Easy Applesauce (with Juice & Vinegar, too)

I like applesauce occasionally and much prefer homemade to the stuff sold in stores. I've found that it's not that hard to do, although it is somewhat time-consuming. The recipe I'm giving below is not one for canning. If you wish to can it, please refer to your canning guide to add the appropriate amount of lemon juice to the boiling sauce before ladlling into sterilized jars and processing in the waterbath canner. (My guide says 4 tbs lemon juice per 12 pounds of apples.) You can, however, freeze this applesauce easily.

Chile's Easy Applesauce, Juice & Vinegar

Apples - a mix of tart and sweet makes a nice applesauce
Lemon juice

Put a little water in a large pan, whatever size will hold the apples when chopped.

Add a little lemon juice; this will keep the chopped apples from turning brown from oxidation. For each dozen medium to large apples, I use about a tablespoon of lemon juice.

Now comes the time-consuming part. Peel and core your apples. This really isn't hard, it just takes a while. I picked up a peeler/corer at a yard sale last year but I keep forgetting to try it out so I just do this by hand, fully processing one apple at a time. I have two containers set up next to the cutting board. One of them is for compost. The other is a large jar containing a quart of water with 1/4 cup sugar dissolved in it.
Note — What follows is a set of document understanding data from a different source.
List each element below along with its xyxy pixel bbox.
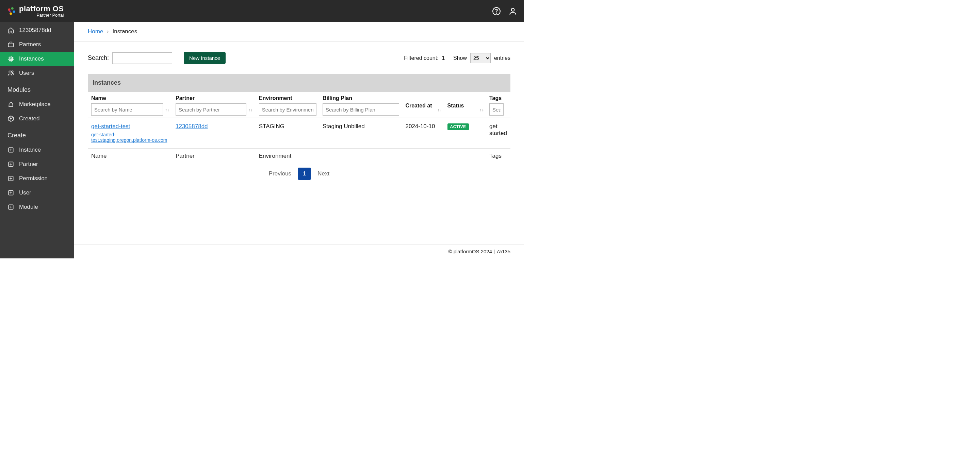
sidebar-item-label: Partners xyxy=(19,41,41,48)
sidebar-create-partner[interactable]: Partner xyxy=(0,157,74,171)
sidebar-item-label: Marketplace xyxy=(19,101,51,108)
cell-tags: get started xyxy=(486,118,511,149)
svg-point-1 xyxy=(11,7,14,10)
pagination-previous[interactable]: Previous xyxy=(266,168,295,179)
footer-partner: Partner xyxy=(172,149,256,164)
plus-box-icon xyxy=(8,161,14,168)
filter-tags-input[interactable] xyxy=(489,103,504,116)
brand-logo-icon xyxy=(7,6,16,16)
help-icon[interactable] xyxy=(492,7,501,16)
filter-environment-input[interactable] xyxy=(259,103,317,116)
sidebar-module-created[interactable]: Created xyxy=(0,111,74,126)
partner-link[interactable]: 12305878dd xyxy=(176,123,208,130)
sidebar-item-label: Module xyxy=(19,204,38,211)
sidebar: 12305878ddPartnersInstancesUsers Modules… xyxy=(0,22,74,259)
home-icon xyxy=(8,27,14,34)
sidebar-create-user[interactable]: User xyxy=(0,186,74,200)
topbar-right xyxy=(492,7,517,16)
col-environment[interactable]: Environment xyxy=(256,92,319,118)
svg-point-3 xyxy=(10,12,12,14)
svg-point-6 xyxy=(496,13,496,13)
sidebar-create-instance[interactable]: Instance xyxy=(0,142,74,157)
sidebar-item-label: 12305878dd xyxy=(19,27,51,34)
filter-billing-plan-input[interactable] xyxy=(323,103,399,116)
instance-name-link[interactable]: get-started-test xyxy=(91,123,130,130)
col-tags[interactable]: Tags xyxy=(486,92,511,118)
col-created-at-label: Created at xyxy=(405,103,441,109)
svg-rect-10 xyxy=(10,58,12,60)
sidebar-module-marketplace[interactable]: Marketplace xyxy=(0,96,74,111)
sort-icon[interactable]: ↑↓ xyxy=(438,107,442,112)
breadcrumb-home[interactable]: Home xyxy=(88,28,103,35)
show-entries-select[interactable]: 25 xyxy=(470,53,491,63)
breadcrumb-separator: › xyxy=(107,28,109,35)
col-billing-plan[interactable]: Billing Plan xyxy=(319,92,402,118)
col-tags-label: Tags xyxy=(489,95,508,101)
svg-rect-8 xyxy=(8,43,14,47)
sidebar-create-module[interactable]: Module xyxy=(0,200,74,214)
entries-label: entries xyxy=(494,55,511,61)
plus-box-icon xyxy=(8,175,14,182)
sidebar-item-label: Created xyxy=(19,115,40,122)
col-name[interactable]: Name ↑↓ xyxy=(88,92,172,118)
col-created-at[interactable]: Created at ↑↓ xyxy=(402,92,444,118)
filter-name-input[interactable] xyxy=(91,103,163,116)
cpu-icon xyxy=(8,56,14,62)
search-label: Search: xyxy=(88,54,109,62)
brand-subtitle: Partner Portal xyxy=(19,13,64,18)
sort-icon[interactable]: ↑↓ xyxy=(479,107,484,112)
plus-box-icon xyxy=(8,146,14,153)
user-icon[interactable] xyxy=(508,7,517,16)
col-status[interactable]: Status ↑↓ xyxy=(444,92,486,118)
svg-point-7 xyxy=(511,8,514,11)
footer-environment: Environment xyxy=(256,149,319,164)
footer: © platformOS 2024 | 7a135 xyxy=(74,244,524,259)
footer-tags: Tags xyxy=(486,149,511,164)
table-title: Instances xyxy=(88,74,511,92)
plus-box-icon xyxy=(8,189,14,196)
show-label: Show xyxy=(453,55,467,61)
new-instance-button[interactable]: New Instance xyxy=(184,52,226,64)
filtered-count-label: Filtered count: xyxy=(404,55,438,61)
sort-icon[interactable]: ↑↓ xyxy=(165,107,169,112)
filter-partner-input[interactable] xyxy=(176,103,247,116)
cell-created-at: 2024-10-10 xyxy=(402,118,444,149)
brand-text: platform OS Partner Portal xyxy=(19,5,64,18)
search-input[interactable] xyxy=(112,52,172,64)
pagination-next[interactable]: Next xyxy=(314,168,333,179)
cube-icon xyxy=(8,115,14,122)
instance-host-link[interactable]: get-started-test.staging.oregon.platform… xyxy=(91,132,169,143)
pagination-page-1[interactable]: 1 xyxy=(298,168,311,180)
svg-point-4 xyxy=(9,10,11,12)
toolbar: Search: New Instance Filtered count: 1 S… xyxy=(88,52,511,64)
sidebar-item-label: Instances xyxy=(19,56,44,62)
brand-name: platform OS xyxy=(19,5,64,13)
sort-icon[interactable]: ↑↓ xyxy=(248,107,253,112)
sidebar-item-partners[interactable]: Partners xyxy=(0,37,74,52)
breadcrumb: Home › Instances xyxy=(74,22,524,41)
sidebar-create-permission[interactable]: Permission xyxy=(0,171,74,186)
cell-billing-plan: Staging Unbilled xyxy=(319,118,402,149)
status-badge: ACTIVE xyxy=(447,124,469,130)
users-icon xyxy=(8,70,14,76)
sidebar-item-users[interactable]: Users xyxy=(0,66,74,80)
topbar: platform OS Partner Portal xyxy=(0,0,524,22)
col-partner[interactable]: Partner ↑↓ xyxy=(172,92,256,118)
brand[interactable]: platform OS Partner Portal xyxy=(7,5,64,18)
sidebar-item-label: Instance xyxy=(19,146,41,153)
col-partner-label: Partner xyxy=(176,95,253,101)
sidebar-item-12305878dd[interactable]: 12305878dd xyxy=(0,22,74,37)
col-billing-plan-label: Billing Plan xyxy=(323,95,399,101)
pagination: Previous 1 Next xyxy=(88,163,511,187)
svg-rect-9 xyxy=(9,57,13,60)
footer-text: © platformOS 2024 | 7a135 xyxy=(448,249,511,254)
svg-point-11 xyxy=(9,71,11,73)
sidebar-item-label: Permission xyxy=(19,175,48,182)
svg-point-2 xyxy=(13,10,15,13)
cell-environment: STAGING xyxy=(256,118,319,149)
table-row: get-started-test get-started-test.stagin… xyxy=(88,118,511,149)
instances-table-wrap: Instances Name ↑↓ xyxy=(88,74,511,187)
col-environment-label: Environment xyxy=(259,95,317,101)
sidebar-item-label: Users xyxy=(19,70,34,76)
sidebar-item-instances[interactable]: Instances xyxy=(0,52,74,66)
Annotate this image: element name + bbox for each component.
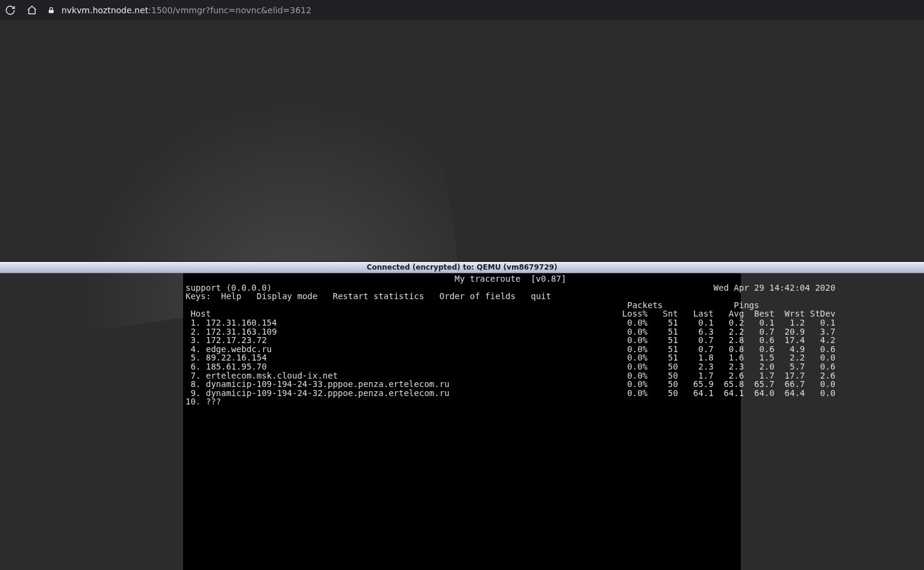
lock-icon [47, 6, 55, 14]
home-icon[interactable] [27, 5, 37, 16]
address-bar[interactable]: nvkvm.hoztnode.net:1500/vmmgr?func=novnc… [47, 5, 919, 15]
browser-toolbar: nvkvm.hoztnode.net:1500/vmmgr?func=novnc… [0, 0, 924, 20]
vnc-terminal[interactable]: My traceroute [v0.87] support (0.0.0.0) … [183, 273, 741, 570]
reload-icon[interactable] [5, 5, 16, 16]
svg-rect-0 [49, 10, 54, 13]
connection-banner: Connected (encrypted) to: QEMU (vm867972… [0, 261, 924, 273]
url-text: nvkvm.hoztnode.net:1500/vmmgr?func=novnc… [61, 5, 311, 15]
I cut the apple in half. Using a paring knife, I notch out the blossom end and stem end to remove those. Those go into the compost. Next, I cut one half into quarters. Typically I knock the seeds out with the knife tip into the compost container.

The next step is to cut the core out of each quarter and peel the apple. Those parts get dropped into the jar with sweet water in it. Each cleaned piece of apple is then cut in half or thirds and dropped in the big pot of lemon water to keep them from turning brown.

Continue until all the apples are done. I use enough water to barely cover the chopped apples in the pot, adding a little bit as I'm working if necessary. Turn the heat on under the pot and bring the water to a boil. Reduce heat and let simmer until apples are tender. This only takes 10-15 minutes.

In the meantime, cover your jar of apple peels and cores in sweet water with a piece of cheesecloth, using a rubberband to hold it in place. Tuck that away in a closet and make a note on your calendar to check it in 1 week. In a week, strain this liquid into a new jar and cover it again. Compost the cores and peels. Tuck your covered jar away for 2-3 more weeks. At that point, you should have vinegar. It will be even better if you uncover it every day or so and give it a quick stir to aerate the liquid. When done, bottle and enjoy!

Once your apple chunks are tender, remove from heat. Pour through a fine strainer, capturing the liquid. Put the apple chunks in the blender or food processor and blend until smooth. Add sugar and cinnamon if desired. You're done. This is applesauce and ready to eat after it cools off. Store in the refrigerator or freezer. It will keep in the refrigerator for about a week.

Chill the liquid you saved from straining the apples. This will taste just as good, or better, than commercial apple juice.

There you have it. Easy applesauce, juice, and vinegar, too. Nothing wasted and not all that much work for how much you get out of it. 'Course you could always just eat the apples whole.